The North Carolina court in Wachovia stated "These principles are reflected in our own cases, even though they might not have been quite so clearly expounded." 306 N.C. at 428, 293 S.E.2d at 756. The Colbath case was said to offer "a lucid explanation of waiver by estoppel." Id
Such a human error may substantially affect the answer to the question of where, as between the parties, injustice lies. It may, without regard to the statute of frauds, excuse compliance with a written bid, even though the mistake was unilateral, not mutual. City of Baltimore v. DeLuca-Davis Construction Co., 210 Md. 518, 124 A.2d 557 (1956)

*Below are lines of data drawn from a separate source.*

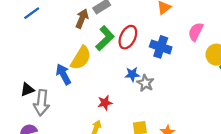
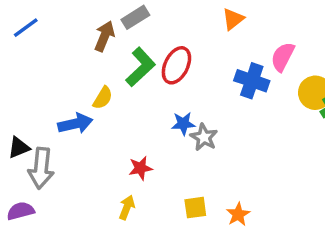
blue cross: (161, 47) -> (252, 81), moved
yellow semicircle: (81, 58) -> (103, 98), size x0.6
blue arrow: (63, 74) -> (75, 124), turned 105

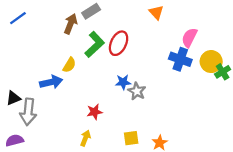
orange triangle: (233, 19) -> (156, 12), turned -35
blue cross: (252, 81) -> (180, 59), moved

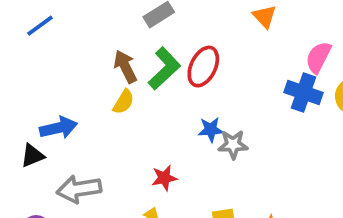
brown arrow: (71, 24) -> (125, 67), moved, turned -48
blue arrow: (51, 82) -> (59, 128), moved
gray star: (137, 91) -> (233, 144), turned -30
gray arrow: (28, 112) -> (79, 189), moved, turned 75

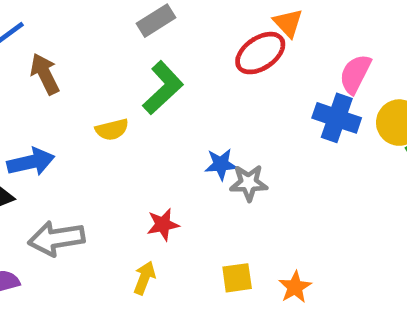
brown arrow: (125, 67) -> (45, 74), moved
red ellipse: (203, 67) -> (260, 53), moved, turned 30
yellow semicircle: (123, 102) -> (112, 130), turned 45

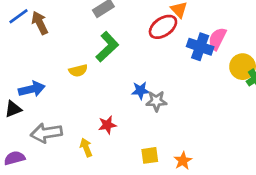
brown arrow: (45, 74) -> (40, 23), moved
blue cross: (337, 118) -> (200, 47), moved
yellow arrow: (144, 278) -> (86, 147), moved, turned -42

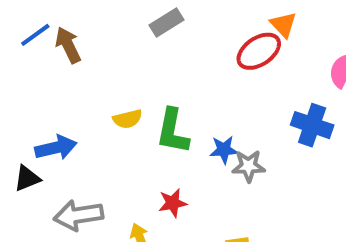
green L-shape: (107, 47) -> (173, 131), moved, turned 144
blue cross: (200, 47) -> (312, 125), moved

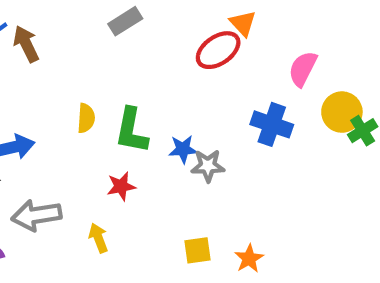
yellow semicircle: (128, 119) -> (86, 118), turned -72
red star: (173, 203) -> (121, 186), moved

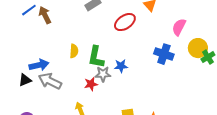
red ellipse: (218, 50) -> (125, 22), moved
gray star: (208, 166) -> (103, 74), moved
gray arrow: (36, 215) -> (50, 81), moved, turned 35

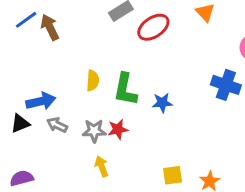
red ellipse: (125, 22) -> (153, 27), moved
gray star: (103, 74) -> (94, 131), moved
gray arrow: (50, 81) -> (57, 125), size x0.6

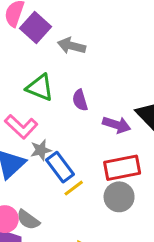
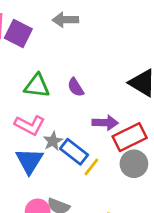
gray arrow: (72, 46) -> (65, 20), moved
purple arrow: (117, 125) -> (105, 123), moved

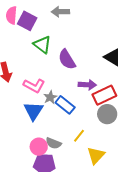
green triangle: (37, 86) -> (42, 45), moved, turned 30
purple semicircle: (76, 87) -> (67, 59), size x1.5
yellow line: (91, 167) -> (79, 136), moved

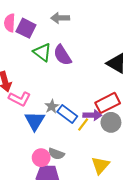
purple semicircle: (67, 59) -> (62, 55), moved
purple arrow: (87, 85) -> (92, 115), moved
pink L-shape: (34, 86) -> (20, 99), moved
yellow line: (79, 136) -> (83, 125), moved

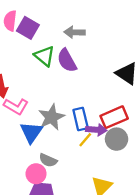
gray arrow: (60, 18) -> (75, 32), moved
gray star: (52, 106) -> (51, 117), size x1.6
blue rectangle: (67, 114) -> (81, 119), moved, turned 36
gray semicircle: (56, 154) -> (48, 160), moved

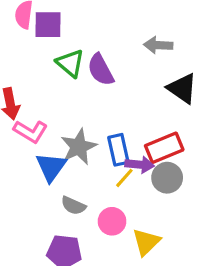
purple square: (28, 28) -> (48, 25), turned -30
gray arrow: (75, 32) -> (158, 45), moved
pink circle: (36, 174) -> (112, 221), moved

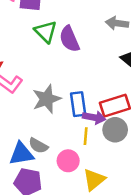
blue triangle: (51, 167) -> (21, 154), moved, turned 40
yellow line: (124, 178) -> (86, 136), moved, turned -42

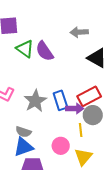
yellow line: (86, 136) -> (81, 130), moved
gray semicircle: (38, 146) -> (23, 132), moved

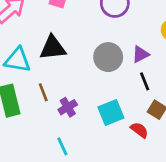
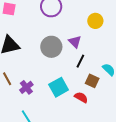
purple triangle: (141, 54) -> (75, 42), turned -40
black line: (145, 81) -> (80, 61), turned 56

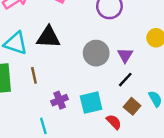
purple cross: (26, 87) -> (60, 100), moved

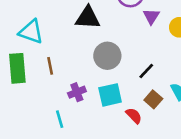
black triangle: (48, 37) -> (88, 18), moved
gray circle: (96, 53) -> (107, 56), moved
purple triangle: (125, 55) -> (151, 16), moved

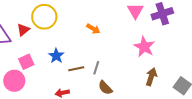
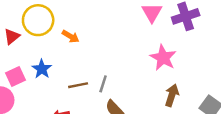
orange arrow: (93, 29) -> (71, 36), moved
blue star: (56, 56) -> (42, 69), moved

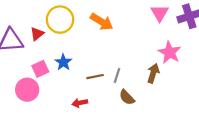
orange arrow: (71, 36) -> (102, 22), moved, size x1.5
brown arrow: (172, 95) -> (153, 73), moved

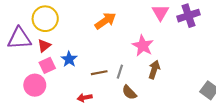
yellow circle: (60, 20) -> (45, 19), moved
orange arrow: (102, 22) -> (105, 21), turned -65
red triangle: (37, 34) -> (44, 46), moved
pink star: (170, 52) -> (143, 46), moved

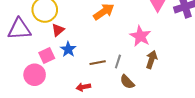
red triangle: (44, 46) -> (58, 30), moved

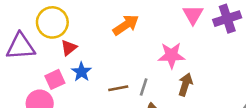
pink star: (140, 36) -> (171, 55), turned -30

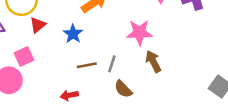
blue star: (81, 72) -> (73, 34), moved
brown arrow: (185, 85) -> (153, 61), turned -45

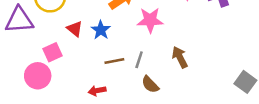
red triangle: (38, 25) -> (75, 29), moved, turned -42
pink star: (139, 33) -> (150, 20), moved

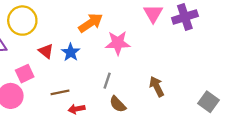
brown arrow: (180, 57) -> (157, 87), moved
brown line: (114, 61) -> (60, 92), moved
red arrow: (97, 91) -> (77, 109), moved

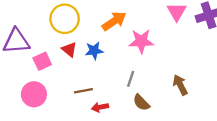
yellow circle: (22, 21) -> (65, 19), moved
blue star: (71, 52) -> (94, 51), turned 30
pink square: (25, 74) -> (42, 61), moved

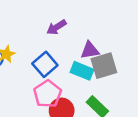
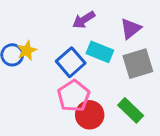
purple triangle: (90, 50) -> (131, 29), moved, turned -30
cyan rectangle: (82, 71) -> (100, 52), moved

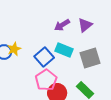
purple arrow: (84, 20) -> (62, 25), moved
purple triangle: (131, 29) -> (85, 25), moved

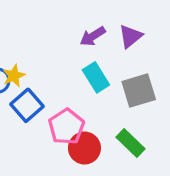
cyan rectangle: (64, 50) -> (96, 77), turned 36
blue square: (44, 57) -> (27, 105), moved

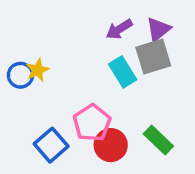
gray square: (139, 90) -> (153, 56), moved
blue square: (27, 105) -> (51, 145), moved

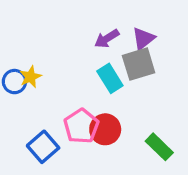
green rectangle: (158, 140) -> (159, 147), moved
red circle: (111, 145) -> (105, 129), moved

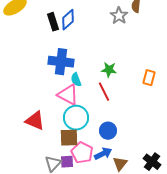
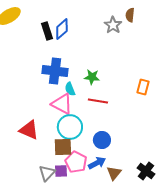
green star: (109, 70) -> (92, 77), moved
red line: (104, 92) -> (98, 101), turned -54

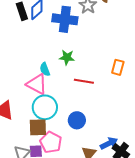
blue cross: (55, 71) -> (65, 19), moved
red line: (98, 101) -> (84, 81), moved
blue arrow: (97, 163) -> (109, 143), moved

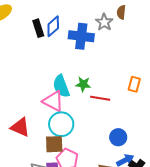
green star: (67, 57) -> (83, 84), moved
cyan semicircle: (45, 69) -> (61, 86), size x1.6
blue circle: (77, 120) -> (118, 137), moved

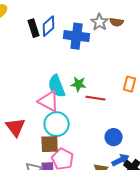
brown semicircle: (121, 12) -> (117, 22), moved, turned -88
red triangle: (20, 127) -> (16, 127), turned 30

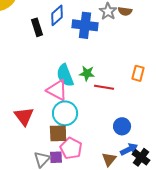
black rectangle: (34, 28) -> (37, 27), moved

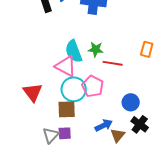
pink pentagon: (71, 148) -> (93, 86), moved
blue arrow: (129, 149) -> (104, 125), moved
black cross: (141, 157) -> (140, 124), moved

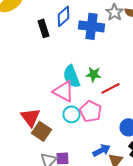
red line: (113, 63) -> (110, 88), turned -36
cyan circle: (74, 89) -> (72, 114), size x0.7
brown square: (67, 109) -> (42, 131), moved, turned 36

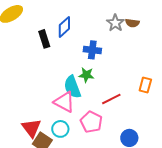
blue cross: (92, 26) -> (92, 50), moved, size x0.7
green star: (94, 74) -> (86, 75), moved
cyan circle: (72, 114) -> (60, 129), moved

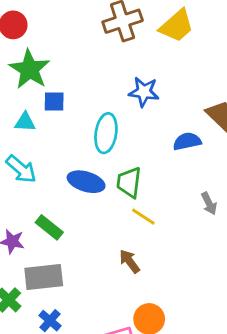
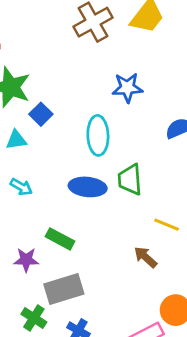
blue square: (54, 102) -> (41, 114), turned -35
cyan arrow: (21, 169) -> (21, 187), size x0.7
yellow line: (143, 217) -> (167, 225), moved

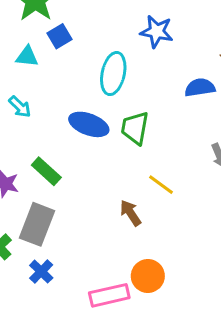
gray rectangle: (64, 289) -> (37, 224), turned -66

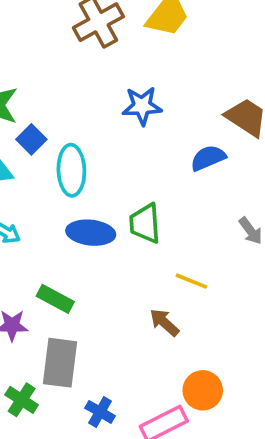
cyan ellipse: (113, 74) -> (71, 170), moved
blue cross: (41, 272) -> (100, 412), moved

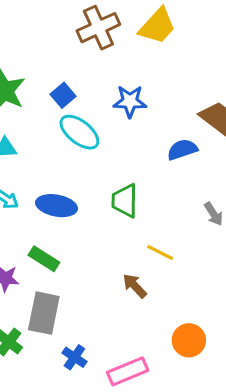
blue square: (31, 139) -> (63, 95), moved
cyan ellipse: (71, 170) -> (79, 132), moved, turned -54
blue ellipse: (91, 233) -> (57, 206), moved
orange circle: (203, 390) -> (189, 340), moved

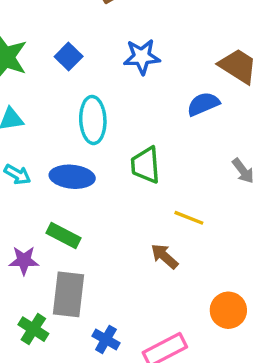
cyan ellipse: (79, 132) -> (93, 120), moved, turned 54

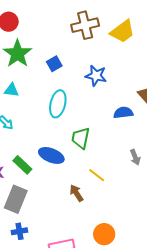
blue ellipse: (72, 177) -> (51, 155), moved
blue cross: (106, 339) -> (19, 231), moved, turned 35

Davis v. Crown Central was heavily relied on by Virginia Metal, but examination of its factual ingredients shows that it does not support a conclusion contrary to the one we have reached. Crown Central, at a time when a developing oil shortage was foreseen by all parties, allegedly made promises not supported by consideration that it would deliver fixed quantities of gasoline indefinitely to certain small independent oil dealers. When the crunch came in the early 1970's creating havoc with supplies, Crown Central, despite its promises of continued deliveries, stopped making them altogether to its non-contract customers, the plaintiffs among them. The essential ingredient missing in the suit brought by the filling station operators, however, was a proof of any reliance by them and resulting change of position to their detriment. When the change in marketing conditions occurred, none of the plaintiffs could demonstrate that, relying on promises of continued deliveries into the indefinite future, he or it had himself or itself made any promises to deliver to others. That is in marked contrast to the position of Campbell, which had bound itself to perform substantial undertakings for the Navy, in reliance on the promise of Virginia Metal
Also, it must be observed that the Crown Central case was argued solely in terms of contract vel non. No promissory estoppel contention appears to have been made. Certainly none was adverted to in the opinion. Under such circumstances, where an estoppel would be merely equitable in nature, excuse from compliance with the Statute of Frauds requires a showing of fraud. Promissory estoppel, however, is not saddled with a necessity to show fraud to escape the strictures of the statute. Therein lies a significant distinction between equitable estoppel and promissory estoppel. See Wachovia, supra; Colbath, supra.
Accordingly, the balance of the quotation from Crown Central to which this footnote is appended stating that North Carolina requires a showing of fraud simply is not pertinent.
Plaintiff also offered an alternative theory stronger perhaps in linguistics than in logic for avoidance of the statute of frauds. Campbell argued that the technical lack of consideration here (the very predicate for the application of promissory estoppel) necessarily implies that no contract existed, and concluded that the statute of frauds, by its terms applicable only to contracts for the sale of goods, is therefore not a bar to enforcement of Virginia Metal's promise
Since we find that the avoidance of injustice commands the broader conclusion that promissory estoppel renders a promise like the one here enforceable notwithstanding the statute of frauds, we do not determine the merits of such a fine spun construction of the relevant terms.